Right now, I have a dataset of around 70,000 tweets and I'm trying to remove tweets that are overly similar. I have decided to use a Levenshtein ratio of greater than 0.9 as a threshold for tweets that are too similar. However, my current code is essentially comparing every tweet to every other tweet, giving me O(N^2), which is painfully slow. It takes over 12 hours to run, which is just too much. I tried parallelizing it, which is what I'm running right now, but I don't know if that will speed it up to an acceptable degree.
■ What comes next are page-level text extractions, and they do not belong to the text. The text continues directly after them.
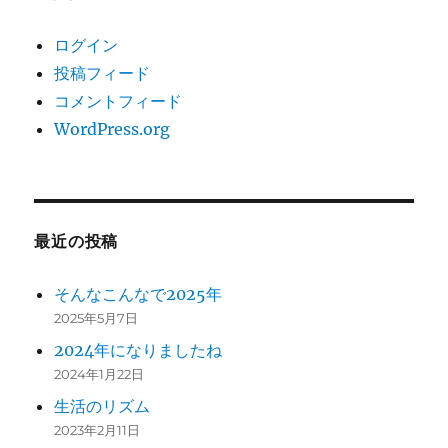
ログイン
投稿フィード
コメントフィード
WordPress.org
最近の投稿
そんなこんなで2025年
2025年5月7日
2024年になりましたね
2024年1月22日
生活のリズム
2023年2月11日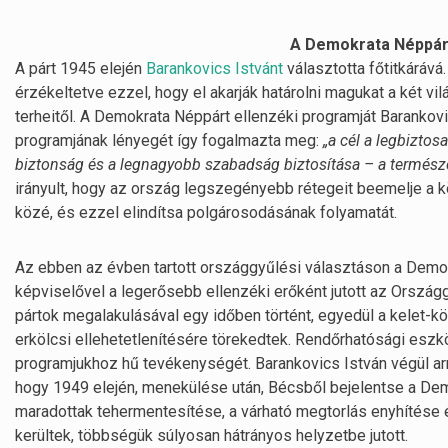
A Demokrata Néppárt
A párt 1945 elején
Barankovics Istvánt
választotta főtitkárává
érzékeltetve ezzel, hogy el akarják határolni magukat a két vil
terheitől. A Demokrata Néppárt ellenzéki programját Barankov
programjának lényegét így fogalmazta meg:
„a cél a legbizto
biztonság és a legnagyobb szabadság biztosítása – a természet
irányult, hogy az ország legszegényebb rétegeit beemelje a 
közé, és ezzel elindítsa polgárosodásának folyamatát.
Az ebben az évben tartott országgyűlési választáson a Demok
képviselővel a legerősebb ellenzéki erőként jutott az Orsz
pártok megalakulásával egy időben történt, egyedül a kelet-
erkölcsi ellehetetlenítésére törekedtek. Rendőrhatósági eszk
programjukhoz hű tevékenységét. Barankovics István végül a
hogy 1949 elején, menekülése után, Bécsből bejelentse a Demo
maradottak tehermentesítése, a várható megtorlás enyhítése é
kerültek, többségük súlyosan hátrányos helyzetbe jutott.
Is there some way I can accomplish this in O(N)?

import json
import multiprocessing as mp
from pathlib import Path

import Levenshtein

def check_ratio(similar_removed, try_tweet):
    for tweet in similar_removed:
        if Levenshtein.ratio(try_tweet, tweet[1]) > 0.9:
            return 1
    return 0

def main():
    path = Path('C:/Data/Python/JobLoss')
    orig_data = []
    with open(path / 'Processed.json') as f:
        data = json.load(f)
        for tweet in data:
            orig_data.append(tweet[2])
    pool = mp.Pool(mp.cpu_count())
    similar_removed = []
    similar_removed.append((0, orig_data[0]))
    for i in range(1, len(orig_data)):
        print('%s / %s' % (i, len(orig_data)))
        too_similar = 0
        try_tweet = orig_data[i]
        too_similar = pool.apply(check_ratio, args=(similar_removed, try_tweet))
        if not too_similar:
            similar_removed.append((i, try_tweet))
    pool.close()
    final = [data[ind[0]] for ind in similar_removed]
    with open(path / 'ProcessedSimilarRemoved.json', 'w') as f:
            json.dump(final, f)

if __name__ == '__main__':
    main()

Solution

  • I ended up using a method described in the top answer to this question, which uses LSH for sublinear time queries, giving an overall complexity of sub quadratic; fast enough for my needs. Essentially you turn each tweet into a set with k-shingling, then use min hash lsh for a quick way to bucket similar sets together. Then, instead of comparing each tweet to every other tweet, you only need to look in its bucket for matches, making this method considerably faster than using the Levenshtein ratio on all pairs.